Perhaps we do not know the whole story as you said but what do we know? we know the police went to the wrong house so it is a mistake on their part. OOps sorry. I wasn't reading correctly. I gather it is the same house but it is the basement suite that the domestic violence occurred.
You don't know the whole story yourself and yet you make assumptions that the guy and the wife are milking it to get sympathy and public outcry which could justifiably be so if indeed he was wrongly mistreated. In any event, there has been too many examples of excessive police force used to restrain a person who resist arrest. The mere act of asking questions, and hesitating can be construed as resisting arrest. You tell me how much force it takes to inflict damage like that on his face and eye. Perhaps then you can show your bruised ego and your ugly face as well.


----------



## TCR (Jul 13, 2010)

LOL ... this is a game of telephone... it says wrong entrance of home!!!! not wrong house.. could imply an illegal suite.. also what was he doing up at 2 somithing AM.. so that is there in defence of the RCMP.. it the suite isnt regerstered how can they know it is a diff household.. 

Tho i really feel as tho THAT is excessive force.. does this guy speak fluent english as well as there could have been mis interprataion in that case they should be trained to handle that better.. 

that is what i can say for the RCMP... there should be heavier justice on the RCMP as they are in the public eye and should be made an examlpe of


----------



## 123mars (Jul 7, 2010)

Being a police officer is a dangerous job. Would you like to knock on doors in the middle of the night in a shady area for a domestic dispute? You have to make split second decisions that you have to live with.

By the very nature of the job you encounter violent offenders, mental health cases, drug addicts and so on. Occasionally force needs to be used. The problem here is not the police using excessive force it is all the lawyers working for the crown on the defense side, racking up a bill on our dime. It is the newspapers and tv and radio trying to sell ad time by pumping up stories, it is the judicial system that lets criminals walk or serve sentences "in the community", it is the government funded non governmental organisations such as DERA and so on promoting poverty and substance abuse as a legimate lifestyle and I could go on and on.

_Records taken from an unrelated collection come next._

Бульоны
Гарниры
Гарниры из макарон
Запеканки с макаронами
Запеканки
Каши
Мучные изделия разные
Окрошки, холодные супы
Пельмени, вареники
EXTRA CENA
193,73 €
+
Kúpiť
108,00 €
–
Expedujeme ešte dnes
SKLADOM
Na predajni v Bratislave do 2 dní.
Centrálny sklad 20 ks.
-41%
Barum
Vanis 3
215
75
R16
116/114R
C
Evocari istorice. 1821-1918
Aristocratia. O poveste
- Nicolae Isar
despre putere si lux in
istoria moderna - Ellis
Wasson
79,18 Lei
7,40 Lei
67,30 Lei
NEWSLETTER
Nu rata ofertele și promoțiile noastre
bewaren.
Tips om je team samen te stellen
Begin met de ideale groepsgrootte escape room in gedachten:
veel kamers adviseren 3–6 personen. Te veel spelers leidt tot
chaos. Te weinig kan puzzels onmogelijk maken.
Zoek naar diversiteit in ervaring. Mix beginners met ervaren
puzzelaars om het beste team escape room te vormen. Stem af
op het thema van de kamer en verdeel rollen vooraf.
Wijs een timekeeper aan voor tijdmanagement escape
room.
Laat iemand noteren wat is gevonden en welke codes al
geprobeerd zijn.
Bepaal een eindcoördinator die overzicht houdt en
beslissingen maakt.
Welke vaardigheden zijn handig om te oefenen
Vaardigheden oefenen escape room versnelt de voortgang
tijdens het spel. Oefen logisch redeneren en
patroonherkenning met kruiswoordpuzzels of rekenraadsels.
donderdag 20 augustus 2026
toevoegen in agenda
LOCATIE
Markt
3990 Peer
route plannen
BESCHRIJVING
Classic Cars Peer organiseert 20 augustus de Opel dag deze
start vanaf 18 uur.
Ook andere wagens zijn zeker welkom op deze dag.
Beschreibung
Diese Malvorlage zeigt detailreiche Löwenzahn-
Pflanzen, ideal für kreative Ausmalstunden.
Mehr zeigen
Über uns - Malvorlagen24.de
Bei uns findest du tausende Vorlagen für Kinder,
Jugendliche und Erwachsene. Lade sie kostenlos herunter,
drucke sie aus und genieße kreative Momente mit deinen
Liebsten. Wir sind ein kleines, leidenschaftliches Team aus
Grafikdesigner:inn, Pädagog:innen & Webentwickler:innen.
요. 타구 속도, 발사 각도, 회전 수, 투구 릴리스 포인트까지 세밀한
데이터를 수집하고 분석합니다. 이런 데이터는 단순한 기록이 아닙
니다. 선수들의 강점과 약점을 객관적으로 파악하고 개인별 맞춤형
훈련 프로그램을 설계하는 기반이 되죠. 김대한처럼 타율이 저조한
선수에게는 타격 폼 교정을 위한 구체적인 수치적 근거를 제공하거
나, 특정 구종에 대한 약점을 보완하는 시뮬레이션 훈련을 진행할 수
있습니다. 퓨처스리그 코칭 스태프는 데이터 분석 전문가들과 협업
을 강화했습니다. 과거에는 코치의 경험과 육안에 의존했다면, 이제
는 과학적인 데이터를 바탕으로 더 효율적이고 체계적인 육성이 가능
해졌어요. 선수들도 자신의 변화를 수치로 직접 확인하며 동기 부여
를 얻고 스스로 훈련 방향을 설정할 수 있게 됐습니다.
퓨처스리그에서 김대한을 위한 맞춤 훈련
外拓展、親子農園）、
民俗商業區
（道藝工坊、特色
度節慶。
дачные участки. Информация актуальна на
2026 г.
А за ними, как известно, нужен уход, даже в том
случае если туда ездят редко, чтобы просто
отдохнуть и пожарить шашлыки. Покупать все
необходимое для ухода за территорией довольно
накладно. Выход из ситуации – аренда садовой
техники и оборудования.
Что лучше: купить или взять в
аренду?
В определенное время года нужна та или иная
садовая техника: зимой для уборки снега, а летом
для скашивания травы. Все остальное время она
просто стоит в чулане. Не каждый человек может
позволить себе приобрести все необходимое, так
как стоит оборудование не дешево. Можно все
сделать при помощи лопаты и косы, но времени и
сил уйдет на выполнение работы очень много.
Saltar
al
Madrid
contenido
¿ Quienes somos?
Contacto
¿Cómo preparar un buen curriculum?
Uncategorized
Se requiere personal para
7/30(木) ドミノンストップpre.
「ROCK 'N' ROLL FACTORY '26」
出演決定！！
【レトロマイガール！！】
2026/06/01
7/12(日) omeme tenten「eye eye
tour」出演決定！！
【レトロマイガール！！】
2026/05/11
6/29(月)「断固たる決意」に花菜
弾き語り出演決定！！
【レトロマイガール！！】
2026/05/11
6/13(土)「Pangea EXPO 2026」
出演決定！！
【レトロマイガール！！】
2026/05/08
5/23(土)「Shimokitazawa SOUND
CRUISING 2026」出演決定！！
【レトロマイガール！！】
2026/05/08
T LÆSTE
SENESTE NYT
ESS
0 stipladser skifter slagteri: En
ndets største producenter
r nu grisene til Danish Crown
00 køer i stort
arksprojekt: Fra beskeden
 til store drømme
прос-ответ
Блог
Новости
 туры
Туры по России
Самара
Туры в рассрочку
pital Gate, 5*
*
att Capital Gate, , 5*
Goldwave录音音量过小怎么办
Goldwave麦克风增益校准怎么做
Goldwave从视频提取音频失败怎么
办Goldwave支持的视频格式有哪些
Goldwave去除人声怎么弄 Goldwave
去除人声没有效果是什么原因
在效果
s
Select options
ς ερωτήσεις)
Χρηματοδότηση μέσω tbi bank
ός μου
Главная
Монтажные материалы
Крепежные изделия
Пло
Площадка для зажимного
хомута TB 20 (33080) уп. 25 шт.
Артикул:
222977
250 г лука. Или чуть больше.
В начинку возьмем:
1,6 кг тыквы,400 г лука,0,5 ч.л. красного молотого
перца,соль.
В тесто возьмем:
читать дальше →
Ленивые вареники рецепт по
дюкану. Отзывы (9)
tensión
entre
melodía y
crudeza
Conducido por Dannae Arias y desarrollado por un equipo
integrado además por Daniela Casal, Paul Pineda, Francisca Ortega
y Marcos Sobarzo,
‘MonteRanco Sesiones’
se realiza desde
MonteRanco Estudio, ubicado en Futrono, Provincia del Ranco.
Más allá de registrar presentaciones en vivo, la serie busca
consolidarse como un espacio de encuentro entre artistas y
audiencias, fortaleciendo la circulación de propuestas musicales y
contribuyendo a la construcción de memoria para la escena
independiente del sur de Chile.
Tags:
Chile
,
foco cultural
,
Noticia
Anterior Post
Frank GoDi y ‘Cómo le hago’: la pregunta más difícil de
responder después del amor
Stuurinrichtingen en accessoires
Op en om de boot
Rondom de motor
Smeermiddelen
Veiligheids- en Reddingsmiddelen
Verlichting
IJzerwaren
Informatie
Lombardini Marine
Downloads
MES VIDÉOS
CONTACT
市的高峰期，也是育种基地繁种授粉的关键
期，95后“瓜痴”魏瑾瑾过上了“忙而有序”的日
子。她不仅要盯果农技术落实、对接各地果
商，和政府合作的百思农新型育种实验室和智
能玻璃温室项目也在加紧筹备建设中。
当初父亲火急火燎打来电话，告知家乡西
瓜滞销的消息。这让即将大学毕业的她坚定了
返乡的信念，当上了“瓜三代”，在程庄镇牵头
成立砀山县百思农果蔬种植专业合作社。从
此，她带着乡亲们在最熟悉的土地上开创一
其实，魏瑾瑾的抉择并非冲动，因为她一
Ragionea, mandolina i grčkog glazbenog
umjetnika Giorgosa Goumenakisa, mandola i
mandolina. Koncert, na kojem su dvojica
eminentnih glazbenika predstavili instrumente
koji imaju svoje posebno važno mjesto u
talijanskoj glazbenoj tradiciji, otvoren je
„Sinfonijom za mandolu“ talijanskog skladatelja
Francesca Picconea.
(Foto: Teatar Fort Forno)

Read the book "Blink" by Malcolm Gladwell since it discusses the one or two seconds these officers probably has to make a decision on how to handle this man. It will be a real eye opener and you will look at this case differently.


----------



## Luke78 (Apr 24, 2010)

123 mars, you said it exactly as i would have put it.The police are just one piece of this puzzle.Ive been in some of those situations where all you have is a mere second to make a call that effects so many peoples lives, not a fun place whatsover.These days theres way to many armchair quarterbacks making the calls.



123mars said:


> Being a police officer is a dangerous job. Would you like to knock on doors in the middle of the night in a shady area for a domestic dispute? You have to make split second decisions that you have to live with.
> 
> By the very nature of the job you encounter violent offenders, mental health cases, drug addicts and so on. Occasionally force needs to be used. The problem here is not the police using excessive force it is all the lawyers working for the crown on the defense side, racking up a bill on our dime. It is the newspapers and tv and radio trying to sell ad time by pumping up stories, it is the judicial system that lets criminals walk or serve sentences "in the community", it is the government funded non governmental organisations such as DERA and so on promoting poverty and substance abuse as a legimate lifestyle and I could go on and on.
> 
> Read the book "Blink" by Malcolm Gladwell since it discusses the one or two seconds these officers probably has to make a decision on how to handle this man. It will be a real eye opener and you will look at this case differently.


----------



## Mferko (Jun 8, 2010)

oh come on, did you see the size of the little guy they beat up? they couldnt have spoken to his wife before beating the crap out of him? if cops showed up at my house in the middle of the night i'd probably ask what the hell it was all about, and they could call that resisting... they were there to solve a domestic dispute they ended up beating up an innocent man, theres no excuse for that. even if the job requires them to make some hard decisions they need to be held accountable when they make the wrong ones, just like everyone else.


----------